According to a report in the British daily the Independent, the Olympic Committee has one week to talk to the Indian Olympic Association (IOA) to resolve the issue as on December 5 athletes and sports bosses in India will meet to vote on walking out of the London Games.
The former Olympics minister of Britain, Tessa Jowell, who has appealed to the Organising Committee to cancel the deal with Dow, is expected to travel to Delhi this week to seek views from ministers and athletes.
"There is a point at which you have to say you cannot take the reputational risk," Ms Jowell told the daily.
Dow Chemical - under fire in India for its ownership of Union Carbide, whose Indian subsidiary was responsible for the Bhopal industrial disaster, one of the world's worst, estimated to have killed up to 25,000 people and injured over half a million.
Both the British and Indian governments will be asked to intervene to stave off the boycott as international outrage from politicians, athletes and human-rights groups mounts.
Dow has a $1bn deal with the International Olympic Committee. But it is the London Games' recent awarding of a much smaller £7m sponsorship deal to Dow, allowing it to "wrap" the stadium in company fabric - and giving the chemical giant a global media profile next summer - that has outraged some athletes and politicians in India.

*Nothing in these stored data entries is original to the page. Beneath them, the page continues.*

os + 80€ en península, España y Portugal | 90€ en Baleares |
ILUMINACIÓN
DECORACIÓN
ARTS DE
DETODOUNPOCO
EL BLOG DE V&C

The Chief Minister of Madhya Pradesh, the state of which Bhopal is the capital, Shivraj Singh Chauhan demanded the Indian government to support an athletes' boycott if the Dow deal continues.
"The funds intended for sponsoring the Olympics would be far better spent in alleviating the misery suffered by the people of Bhopal," the chief minister said.

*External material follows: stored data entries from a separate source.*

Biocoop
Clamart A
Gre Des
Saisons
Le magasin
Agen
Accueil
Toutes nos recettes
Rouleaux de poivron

He also intends to take up the issue with the concerned authorities in the corridors of power in Delhi.
The 1984 gas disaster dogs Dow through its full ownership of Union Carbide Corporation, whose subsidiary Union Carbide India ran the Bhopal pesticide plant.
Dow bought Union Carbide in 2001 and insists that the legal claims surrounding the incident were resolved long before it acquired the company - which the London 2012 organising committee accepts.
Dow also claims the $470mn paid by Union Carbide in 1991 to the disaster victims was final, although this is being contested in the Indian Supreme Court.